TOKYO (Reuters) - Japanese companies' inflation expectations picked up slightly in June from three months ago as labor shortages and high material costs pointed to an acceleration in consumer prices over the next few quarters.
Companies surveyed by the Bank of Japan expect consumer prices to rise 0.8 percent a year from now, higher than their projection for a 0.7 percent increase three months ago.
Companies also expect consumer prices to rise an annual 1.1 percent three years from now, up from a 1.0 percent annual increase seen in the previous BOJ survey.

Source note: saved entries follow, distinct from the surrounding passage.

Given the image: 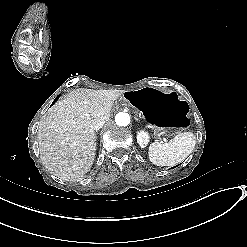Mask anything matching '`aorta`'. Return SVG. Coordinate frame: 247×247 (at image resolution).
Returning a JSON list of instances; mask_svg holds the SVG:
<instances>
[{
  "label": "aorta",
  "mask_w": 247,
  "mask_h": 247,
  "mask_svg": "<svg viewBox=\"0 0 247 247\" xmlns=\"http://www.w3.org/2000/svg\"><path fill=\"white\" fill-rule=\"evenodd\" d=\"M115 122L118 126H128L130 124V115L125 112H119L115 116Z\"/></svg>",
  "instance_id": "1"
}]
</instances>
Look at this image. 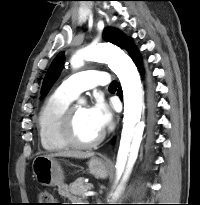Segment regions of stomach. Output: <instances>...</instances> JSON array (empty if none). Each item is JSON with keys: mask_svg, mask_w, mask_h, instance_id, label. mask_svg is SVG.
<instances>
[{"mask_svg": "<svg viewBox=\"0 0 200 205\" xmlns=\"http://www.w3.org/2000/svg\"><path fill=\"white\" fill-rule=\"evenodd\" d=\"M90 173L98 178H106L111 170V165L104 160L93 157L88 162ZM33 173L43 186H54L63 182L64 174L59 162L53 157L40 155L32 163Z\"/></svg>", "mask_w": 200, "mask_h": 205, "instance_id": "1", "label": "stomach"}]
</instances>
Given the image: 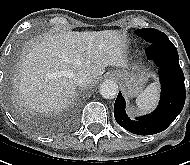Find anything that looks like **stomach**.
<instances>
[{
    "label": "stomach",
    "instance_id": "stomach-1",
    "mask_svg": "<svg viewBox=\"0 0 190 165\" xmlns=\"http://www.w3.org/2000/svg\"><path fill=\"white\" fill-rule=\"evenodd\" d=\"M113 75L119 80L126 94L130 97L141 93L150 78V73L142 69L116 70Z\"/></svg>",
    "mask_w": 190,
    "mask_h": 165
}]
</instances>
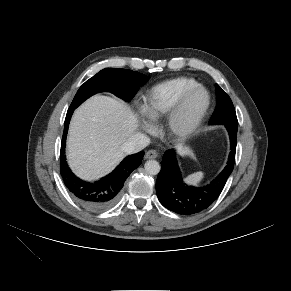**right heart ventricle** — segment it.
Returning <instances> with one entry per match:
<instances>
[{"label":"right heart ventricle","mask_w":291,"mask_h":291,"mask_svg":"<svg viewBox=\"0 0 291 291\" xmlns=\"http://www.w3.org/2000/svg\"><path fill=\"white\" fill-rule=\"evenodd\" d=\"M198 84L194 78L178 77L153 86L144 97L145 114L152 121L161 120L169 114L187 90Z\"/></svg>","instance_id":"1"}]
</instances>
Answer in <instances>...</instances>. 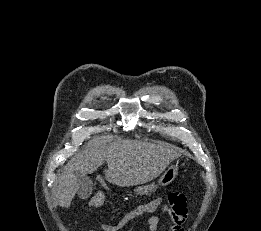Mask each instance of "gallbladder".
<instances>
[{
  "instance_id": "obj_1",
  "label": "gallbladder",
  "mask_w": 261,
  "mask_h": 231,
  "mask_svg": "<svg viewBox=\"0 0 261 231\" xmlns=\"http://www.w3.org/2000/svg\"><path fill=\"white\" fill-rule=\"evenodd\" d=\"M78 180V195L80 198H85L89 196L92 192L93 183L92 180L87 175H77Z\"/></svg>"
}]
</instances>
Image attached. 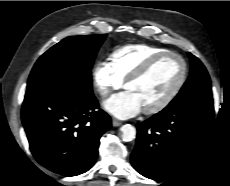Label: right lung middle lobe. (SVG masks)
Wrapping results in <instances>:
<instances>
[{
  "label": "right lung middle lobe",
  "instance_id": "1",
  "mask_svg": "<svg viewBox=\"0 0 230 186\" xmlns=\"http://www.w3.org/2000/svg\"><path fill=\"white\" fill-rule=\"evenodd\" d=\"M104 35L70 36L46 51L35 63L27 92L46 86H67L92 92L91 68Z\"/></svg>",
  "mask_w": 230,
  "mask_h": 186
}]
</instances>
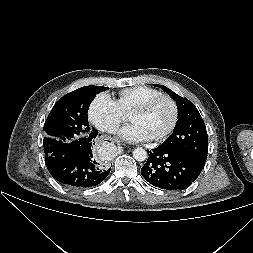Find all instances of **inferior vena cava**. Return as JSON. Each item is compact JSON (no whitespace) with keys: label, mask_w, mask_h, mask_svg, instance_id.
Returning <instances> with one entry per match:
<instances>
[{"label":"inferior vena cava","mask_w":253,"mask_h":253,"mask_svg":"<svg viewBox=\"0 0 253 253\" xmlns=\"http://www.w3.org/2000/svg\"><path fill=\"white\" fill-rule=\"evenodd\" d=\"M108 131L110 133H116L118 131V126H116V125L111 126V127H109Z\"/></svg>","instance_id":"602c4592"}]
</instances>
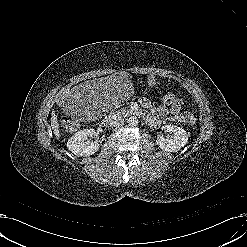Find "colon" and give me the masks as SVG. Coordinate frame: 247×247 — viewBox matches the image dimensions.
I'll list each match as a JSON object with an SVG mask.
<instances>
[{"label": "colon", "instance_id": "colon-1", "mask_svg": "<svg viewBox=\"0 0 247 247\" xmlns=\"http://www.w3.org/2000/svg\"><path fill=\"white\" fill-rule=\"evenodd\" d=\"M175 97V95L171 92H166L164 96L159 98V103L163 106H169L171 104V100ZM186 122L190 126H194L196 124V118L194 115L189 114L186 118ZM62 127L67 131H75L80 127V123L77 119L63 117L62 118Z\"/></svg>", "mask_w": 247, "mask_h": 247}]
</instances>
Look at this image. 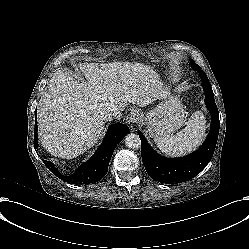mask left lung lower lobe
Returning a JSON list of instances; mask_svg holds the SVG:
<instances>
[{"label":"left lung lower lobe","instance_id":"left-lung-lower-lobe-1","mask_svg":"<svg viewBox=\"0 0 249 249\" xmlns=\"http://www.w3.org/2000/svg\"><path fill=\"white\" fill-rule=\"evenodd\" d=\"M202 85L205 92V104L211 113V129L203 145L181 158H165L157 154L138 131L141 139V155L144 167L149 176L158 182L175 184L187 181L200 173L210 162L219 134V112L215 104L214 93L206 77Z\"/></svg>","mask_w":249,"mask_h":249}]
</instances>
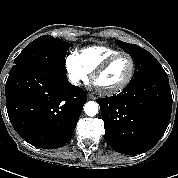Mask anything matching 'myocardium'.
<instances>
[{"label":"myocardium","instance_id":"1","mask_svg":"<svg viewBox=\"0 0 178 178\" xmlns=\"http://www.w3.org/2000/svg\"><path fill=\"white\" fill-rule=\"evenodd\" d=\"M126 56L129 61H130V71L129 74L127 76V78L124 80V82H122L120 85L111 88V89H101L96 85V79L98 78V76L103 73L114 61H116L117 59ZM135 69H136V63H135V59L134 57L127 53V52H119L116 53L114 55L109 56L108 58H106L104 61H102L96 68L95 70L92 72V82L95 86H97L99 88V90L104 94V95H114V94H118L120 92H122L124 89H126L128 87V85L131 83L134 74H135Z\"/></svg>","mask_w":178,"mask_h":178}]
</instances>
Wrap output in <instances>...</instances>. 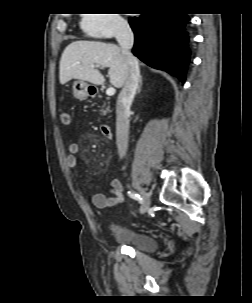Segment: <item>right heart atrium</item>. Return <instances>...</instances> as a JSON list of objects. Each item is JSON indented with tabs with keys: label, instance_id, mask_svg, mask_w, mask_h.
Returning <instances> with one entry per match:
<instances>
[{
	"label": "right heart atrium",
	"instance_id": "d8ad5b80",
	"mask_svg": "<svg viewBox=\"0 0 252 303\" xmlns=\"http://www.w3.org/2000/svg\"><path fill=\"white\" fill-rule=\"evenodd\" d=\"M80 23L84 30L98 39L123 36L129 31L128 23L118 14H85Z\"/></svg>",
	"mask_w": 252,
	"mask_h": 303
}]
</instances>
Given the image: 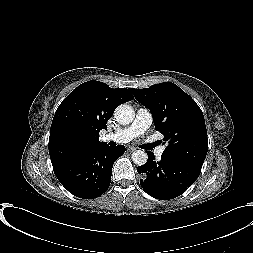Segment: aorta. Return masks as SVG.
Returning <instances> with one entry per match:
<instances>
[{
	"label": "aorta",
	"mask_w": 253,
	"mask_h": 253,
	"mask_svg": "<svg viewBox=\"0 0 253 253\" xmlns=\"http://www.w3.org/2000/svg\"><path fill=\"white\" fill-rule=\"evenodd\" d=\"M116 121L121 125L131 123L135 117L134 109L127 105H119L114 113ZM132 160L135 164L142 166L147 162L148 156L144 150H136L132 153Z\"/></svg>",
	"instance_id": "762f6f07"
}]
</instances>
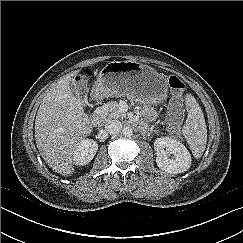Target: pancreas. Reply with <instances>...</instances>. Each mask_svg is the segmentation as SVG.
Here are the masks:
<instances>
[{"instance_id":"cf45deb5","label":"pancreas","mask_w":243,"mask_h":243,"mask_svg":"<svg viewBox=\"0 0 243 243\" xmlns=\"http://www.w3.org/2000/svg\"><path fill=\"white\" fill-rule=\"evenodd\" d=\"M100 110L102 117L107 120L126 116L125 112L120 110L119 103L116 101H109L105 103Z\"/></svg>"}]
</instances>
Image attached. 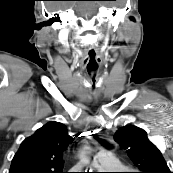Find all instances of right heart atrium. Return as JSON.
<instances>
[{"instance_id":"1","label":"right heart atrium","mask_w":173,"mask_h":173,"mask_svg":"<svg viewBox=\"0 0 173 173\" xmlns=\"http://www.w3.org/2000/svg\"><path fill=\"white\" fill-rule=\"evenodd\" d=\"M72 169H73V172H72V173H81V172L79 171V169H80L79 166H74V167H72Z\"/></svg>"}]
</instances>
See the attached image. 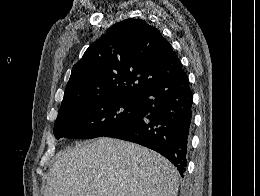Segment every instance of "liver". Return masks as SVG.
I'll return each mask as SVG.
<instances>
[{"instance_id":"1","label":"liver","mask_w":260,"mask_h":196,"mask_svg":"<svg viewBox=\"0 0 260 196\" xmlns=\"http://www.w3.org/2000/svg\"><path fill=\"white\" fill-rule=\"evenodd\" d=\"M178 176L153 150L99 138L57 154L44 196H177Z\"/></svg>"}]
</instances>
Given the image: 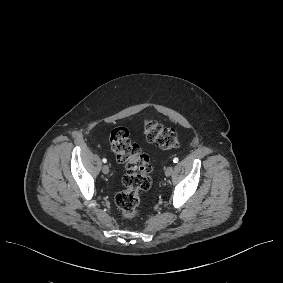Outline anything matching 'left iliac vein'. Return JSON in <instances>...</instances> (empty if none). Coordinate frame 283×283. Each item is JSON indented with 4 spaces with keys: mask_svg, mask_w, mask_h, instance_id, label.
Returning a JSON list of instances; mask_svg holds the SVG:
<instances>
[{
    "mask_svg": "<svg viewBox=\"0 0 283 283\" xmlns=\"http://www.w3.org/2000/svg\"><path fill=\"white\" fill-rule=\"evenodd\" d=\"M172 172H173V167H172V166H169V167H167L166 170H165V175H166L167 177H169V176H171Z\"/></svg>",
    "mask_w": 283,
    "mask_h": 283,
    "instance_id": "left-iliac-vein-1",
    "label": "left iliac vein"
}]
</instances>
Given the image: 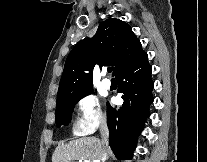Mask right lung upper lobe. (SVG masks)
Returning a JSON list of instances; mask_svg holds the SVG:
<instances>
[{"mask_svg":"<svg viewBox=\"0 0 207 162\" xmlns=\"http://www.w3.org/2000/svg\"><path fill=\"white\" fill-rule=\"evenodd\" d=\"M144 54L128 24L115 18L101 22L95 36L81 40L68 55L57 99L91 91L96 63L113 66L116 75Z\"/></svg>","mask_w":207,"mask_h":162,"instance_id":"obj_1","label":"right lung upper lobe"}]
</instances>
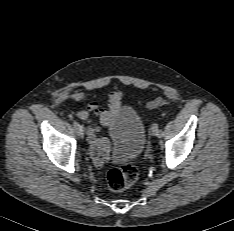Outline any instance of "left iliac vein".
<instances>
[{
	"instance_id": "4c4485c4",
	"label": "left iliac vein",
	"mask_w": 234,
	"mask_h": 231,
	"mask_svg": "<svg viewBox=\"0 0 234 231\" xmlns=\"http://www.w3.org/2000/svg\"><path fill=\"white\" fill-rule=\"evenodd\" d=\"M151 134L154 136H158V125L157 124H153V126L151 127Z\"/></svg>"
}]
</instances>
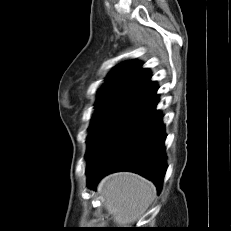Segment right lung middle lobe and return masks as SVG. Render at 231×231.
I'll list each match as a JSON object with an SVG mask.
<instances>
[{"label":"right lung middle lobe","instance_id":"obj_1","mask_svg":"<svg viewBox=\"0 0 231 231\" xmlns=\"http://www.w3.org/2000/svg\"><path fill=\"white\" fill-rule=\"evenodd\" d=\"M150 107L146 102L127 97L98 100L89 127L87 138L88 149L85 155L86 161L88 162L121 128Z\"/></svg>","mask_w":231,"mask_h":231}]
</instances>
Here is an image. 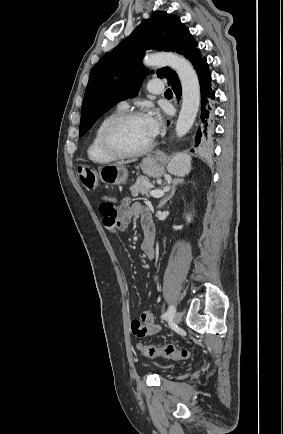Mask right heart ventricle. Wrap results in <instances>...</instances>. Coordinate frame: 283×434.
I'll return each instance as SVG.
<instances>
[{"mask_svg": "<svg viewBox=\"0 0 283 434\" xmlns=\"http://www.w3.org/2000/svg\"><path fill=\"white\" fill-rule=\"evenodd\" d=\"M123 113V109L118 108L117 110L113 111L112 113L106 115L104 118L101 119V121L98 123V125L96 126L93 135L90 139V142L88 144L87 147V155L89 157V159L94 162V163H98V164H107L110 162L115 161L117 158L114 156L109 155L108 153H106L102 146H101V142H100V136H101V132L104 128V126L114 117H116L117 115Z\"/></svg>", "mask_w": 283, "mask_h": 434, "instance_id": "right-heart-ventricle-1", "label": "right heart ventricle"}]
</instances>
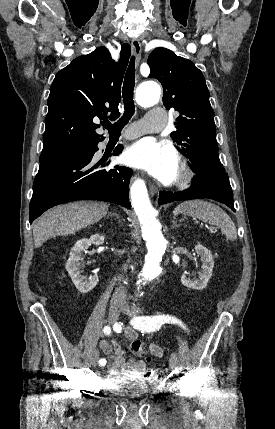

The data come one day after the BOJ's tankan survey on corporate sentiment showed big manufactures are the most confident in three years, offering some hope that prices will rise, albeit at a gradual pace.
"Labor shortages will push up inflation expectations over time," said Shuji Tonouchi, senior market economist at Mitsubishi UFJ Morgan Stanley Securities.
"However, this is a slow process, so the BOJ's monetary policy will be on hold for the time being."
Core consumer prices, which include oil products but excludes fresh food prices, rose 0.4 percent in May from a year earlier, marking the fifth straight month of gains and accelerating from a 0.3 percent increase in April, data last week showed.
However, consumer prices were unchanged in May after stripping out the effect of energy costs, underscoring the BOJ's struggles to push inflation to its 2 percent target.
The BOJ is likely to cut its consumer price forecast for the current fiscal year at a quarter review of its projections in July, people familiar with its thinking told Reuters.
However, a slight uptick in inflation expectations, combined with increased optimism in the corporate sector, could give the BOJ reason to keep its longer-term price forecasts unchanged,
The BOJ started the survey on corporate price expectations from the tankan in March 2014 to gather more information on inflation expectations, key to its current stimulus program.